§ ASSIGNMENT
Copy the data verbatim and leave out every picture.
*** THE DATA Section Begins ***
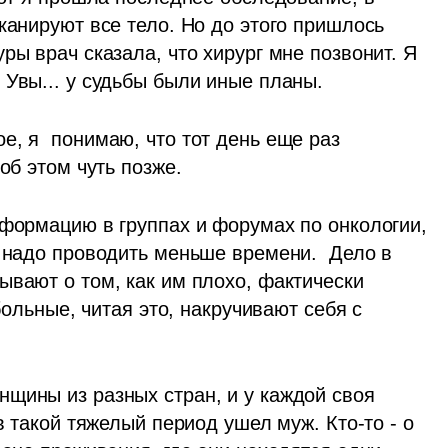
канируют все тело. Но до этого пришлось 
ры врач сказала, что хирург мне позвонит. Я 
 Увы... у судьбы были иные планы.
, я  понимаю, что тот день еще раз 
об этом чуть позже.
нформацию в группах и форумах по онкологии, 
е надо проводить меньше времени.  Дело в 
вают о том, как им плохо, фактически 
больные, читая это, накручивают себя с 
щины из разных стран, и у каждой своя 
в такой тяжелый период ушел муж. Кто-то - о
*** THE DATA Section Ends ***
§ RESULT OF THIS EXERCISE
канируют все тело. Но до этого пришлось 
ры врач сказала, что хирург мне позвонит. Я 
 Увы... у судьбы были иные планы.
, я  понимаю, что тот день еще раз 
об этом чуть позже.
нформацию в группах и форумах по онкологии, 
е надо проводить меньше времени.  Дело в 
вают о том, как им плохо, фактически 
больные, читая это, накручивают себя с 
щины из разных стран, и у каждой своя 
в такой тяжелый период ушел муж. Кто-то - о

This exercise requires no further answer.